Crescimento ajuda Dilma mas abstenção pode atrapalhá-la

Jose Roberto de Toledo

20 de outubro de 2014 | 20h26

Na reta final da eleição os movimentos do eleitorado tendem a ser mais importantes do que os números. E o crescimento de Dilma Rousseff (PT) identificado pelo Datafolha é semelhante ao captado por outras pesquisas. Embora consistente, o movimento é lento – nada a ver com a rápida queda de Marina Silva (PSB) que acabou beneficiando Aécio Neves (PSDB) no primeiro turno.

Qualquer previsão sobre vitoriosos ou derrotados é precipitada.
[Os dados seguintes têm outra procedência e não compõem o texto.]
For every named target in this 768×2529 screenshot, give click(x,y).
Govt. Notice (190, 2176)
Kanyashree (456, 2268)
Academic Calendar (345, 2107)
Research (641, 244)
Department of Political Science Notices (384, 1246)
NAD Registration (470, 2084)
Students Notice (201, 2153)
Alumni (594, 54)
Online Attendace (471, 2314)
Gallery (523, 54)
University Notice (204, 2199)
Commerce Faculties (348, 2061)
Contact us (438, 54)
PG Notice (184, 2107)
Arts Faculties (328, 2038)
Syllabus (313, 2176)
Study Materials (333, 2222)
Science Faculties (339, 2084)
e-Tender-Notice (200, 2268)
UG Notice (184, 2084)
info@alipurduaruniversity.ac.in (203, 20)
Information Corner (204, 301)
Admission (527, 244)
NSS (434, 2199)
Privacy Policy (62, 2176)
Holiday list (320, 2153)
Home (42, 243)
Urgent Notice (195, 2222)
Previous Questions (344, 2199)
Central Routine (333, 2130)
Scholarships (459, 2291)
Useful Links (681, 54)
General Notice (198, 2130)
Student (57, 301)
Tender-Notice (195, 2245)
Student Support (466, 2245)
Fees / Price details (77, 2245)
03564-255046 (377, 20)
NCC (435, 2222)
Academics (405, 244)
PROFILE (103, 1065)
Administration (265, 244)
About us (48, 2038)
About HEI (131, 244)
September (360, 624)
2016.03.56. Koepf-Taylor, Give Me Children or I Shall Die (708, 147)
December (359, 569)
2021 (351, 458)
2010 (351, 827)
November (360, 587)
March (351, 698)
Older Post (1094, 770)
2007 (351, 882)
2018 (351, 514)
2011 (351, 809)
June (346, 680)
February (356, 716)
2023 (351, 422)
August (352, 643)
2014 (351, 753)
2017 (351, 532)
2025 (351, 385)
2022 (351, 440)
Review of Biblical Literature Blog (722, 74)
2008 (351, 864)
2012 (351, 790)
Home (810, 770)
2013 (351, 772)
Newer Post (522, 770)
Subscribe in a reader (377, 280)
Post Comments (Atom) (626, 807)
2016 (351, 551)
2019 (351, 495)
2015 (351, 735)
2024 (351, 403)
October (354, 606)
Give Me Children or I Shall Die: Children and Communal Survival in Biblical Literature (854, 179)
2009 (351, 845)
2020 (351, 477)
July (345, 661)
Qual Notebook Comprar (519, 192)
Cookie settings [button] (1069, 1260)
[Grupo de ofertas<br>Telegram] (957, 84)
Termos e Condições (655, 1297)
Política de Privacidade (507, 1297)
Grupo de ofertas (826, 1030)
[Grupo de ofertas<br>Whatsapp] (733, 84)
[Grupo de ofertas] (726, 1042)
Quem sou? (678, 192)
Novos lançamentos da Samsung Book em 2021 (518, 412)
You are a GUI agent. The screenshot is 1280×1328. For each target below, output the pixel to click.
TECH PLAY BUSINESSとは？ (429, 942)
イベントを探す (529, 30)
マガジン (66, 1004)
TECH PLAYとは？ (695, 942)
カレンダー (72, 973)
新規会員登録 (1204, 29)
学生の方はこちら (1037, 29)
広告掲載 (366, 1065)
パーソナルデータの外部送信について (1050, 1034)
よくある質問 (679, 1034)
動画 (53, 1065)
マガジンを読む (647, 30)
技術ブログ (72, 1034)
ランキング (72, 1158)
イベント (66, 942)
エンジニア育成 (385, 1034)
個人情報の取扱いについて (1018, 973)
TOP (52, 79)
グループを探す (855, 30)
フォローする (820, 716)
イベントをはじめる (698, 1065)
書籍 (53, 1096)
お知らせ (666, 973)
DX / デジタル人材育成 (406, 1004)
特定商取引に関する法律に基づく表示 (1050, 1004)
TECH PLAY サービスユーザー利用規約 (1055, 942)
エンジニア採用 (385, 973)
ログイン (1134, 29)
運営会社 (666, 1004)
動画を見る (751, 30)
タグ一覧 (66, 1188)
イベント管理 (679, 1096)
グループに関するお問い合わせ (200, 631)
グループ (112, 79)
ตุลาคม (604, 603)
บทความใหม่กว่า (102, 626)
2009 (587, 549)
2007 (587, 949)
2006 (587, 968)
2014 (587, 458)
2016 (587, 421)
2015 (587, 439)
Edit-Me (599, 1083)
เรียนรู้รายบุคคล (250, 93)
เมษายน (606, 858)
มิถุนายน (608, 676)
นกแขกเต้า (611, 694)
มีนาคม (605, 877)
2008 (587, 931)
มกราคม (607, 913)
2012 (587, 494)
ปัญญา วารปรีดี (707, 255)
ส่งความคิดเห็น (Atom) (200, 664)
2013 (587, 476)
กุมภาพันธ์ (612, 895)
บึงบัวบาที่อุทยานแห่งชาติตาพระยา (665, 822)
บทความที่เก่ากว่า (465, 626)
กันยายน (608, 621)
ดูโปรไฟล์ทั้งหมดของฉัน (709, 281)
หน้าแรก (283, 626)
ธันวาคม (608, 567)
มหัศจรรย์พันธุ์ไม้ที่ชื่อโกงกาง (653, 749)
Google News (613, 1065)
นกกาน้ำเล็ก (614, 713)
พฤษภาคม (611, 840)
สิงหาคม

A diferença entre os dois candidatos a presidente é tão pequena que fatores não aferidos pelas pesquisas – como erro e abstenção do eleitor ou voto no exterior – podem decidir a eleição.

A abstenção tende a ser maior nos Estados onde há mais população rural ou com dificuldade de chegar ao local de votação, como no Norte e Nordeste. Isso se agrava no segundo turno, especialmente nas unidades da Federação onde o governador já foi eleito em 5 de outubro. A abstenção pode crescer nos maiores Estados do Nordeste onde só se escolherá o presidente, como Bahia, Pernambuco e Maranhão. Isso seria problema para Dilma, que tem mais votos nesses locais. Ela pode ter compensações, porém.

Eleitores com baixa escolaridade tendem a errar mais na hora de votar, principalmente no primeiro turno, quando tem que marcar cinco números para cinco cargos diferentes na urna. Os votos nulos foram mais frequentes no Norte e Nordeste. No segundo turno, com apenas um ou dois votos, o erro é menor. Isso pode ajudar a presidente a crescer nessas regiões.

A diferença entre Dilma e Aécio é tão pequena que até feriados podem influenciar no resultado. Vários tribunais regionais federais, do Rio Grande do Sul ao Nordeste, estão antecipando a folga do Dia do Servidor Público para segunda-feira pós-eleição. Se os servidores de tribunais e seus familiares viajarem e não votarem, quem perde mais? Só as urnas dirão.